Stored data entries
BEGIN

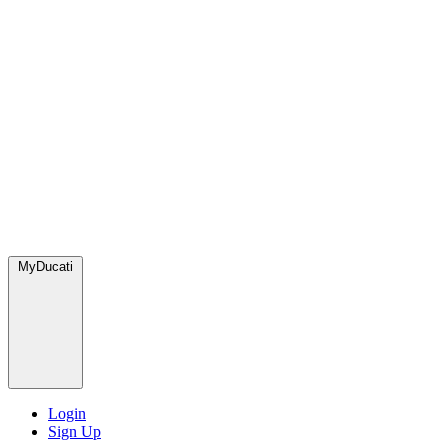
MyDucati
Login
Sign Up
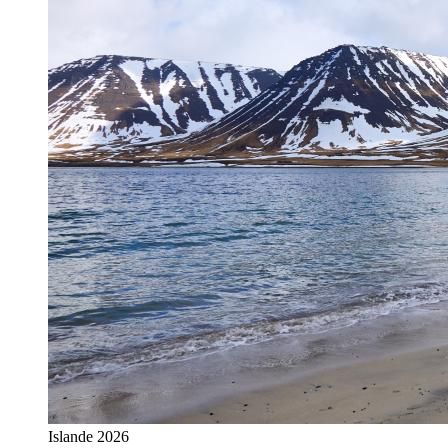
Islande 2026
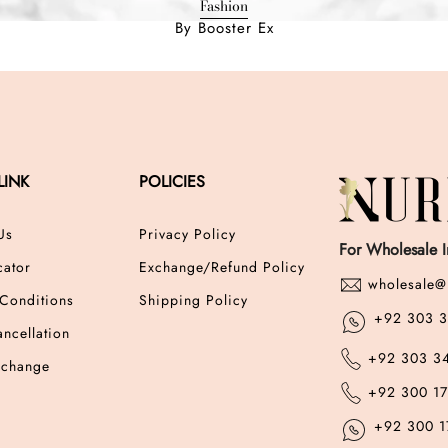
Fashion
By Booster Ex
LINK
POLICIES
Us
Privacy Policy
For Wholesale I
cator
Exchange/Refund Policy
wholesale@
Conditions
Shipping Policy
+92 303 
ncellation
+92 303 3
xchange
+92 300 1
+92 300 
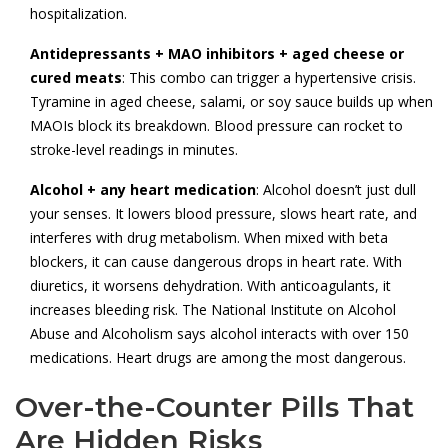
hospitalization.
Antidepressants + MAO inhibitors + aged cheese or
cured meats
: This combo can trigger a hypertensive crisis.
Tyramine in aged cheese, salami, or soy sauce builds up when
MAOIs block its breakdown. Blood pressure can rocket to
stroke-level readings in minutes.
Alcohol + any heart medication
: Alcohol doesn’t just dull
your senses. It lowers blood pressure, slows heart rate, and
interferes with drug metabolism. When mixed with beta
blockers, it can cause dangerous drops in heart rate. With
diuretics, it worsens dehydration. With anticoagulants, it
increases bleeding risk. The National Institute on Alcohol
Abuse and Alcoholism says alcohol interacts with over 150
medications. Heart drugs are among the most dangerous.
Over-the-Counter Pills That
Are Hidden Risks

END

The answer must consist only of the lines from the beginning of the entries above through the line that holds "Over-the-Counter Pills That", reproduced exactly and without pictures.

MyDucati
Login
Sign Up
Islande 2026
Fashion
By Booster Ex
LINK
POLICIES
Us
Privacy Policy
For Wholesale I
cator
Exchange/Refund Policy
wholesale@
Conditions
Shipping Policy
+92 303 
ncellation
+92 303 3
xchange
+92 300 1
+92 300 
hospitalization.
Antidepressants + MAO inhibitors + aged cheese or
cured meats
: This combo can trigger a hypertensive crisis.
Tyramine in aged cheese, salami, or soy sauce builds up when
MAOIs block its breakdown. Blood pressure can rocket to
stroke-level readings in minutes.
Alcohol + any heart medication
: Alcohol doesn’t just dull
your senses. It lowers blood pressure, slows heart rate, and
interferes with drug metabolism. When mixed with beta
blockers, it can cause dangerous drops in heart rate. With
diuretics, it worsens dehydration. With anticoagulants, it
increases bleeding risk. The National Institute on Alcohol
Abuse and Alcoholism says alcohol interacts with over 150
medications. Heart drugs are among the most dangerous.
Over-the-Counter Pills That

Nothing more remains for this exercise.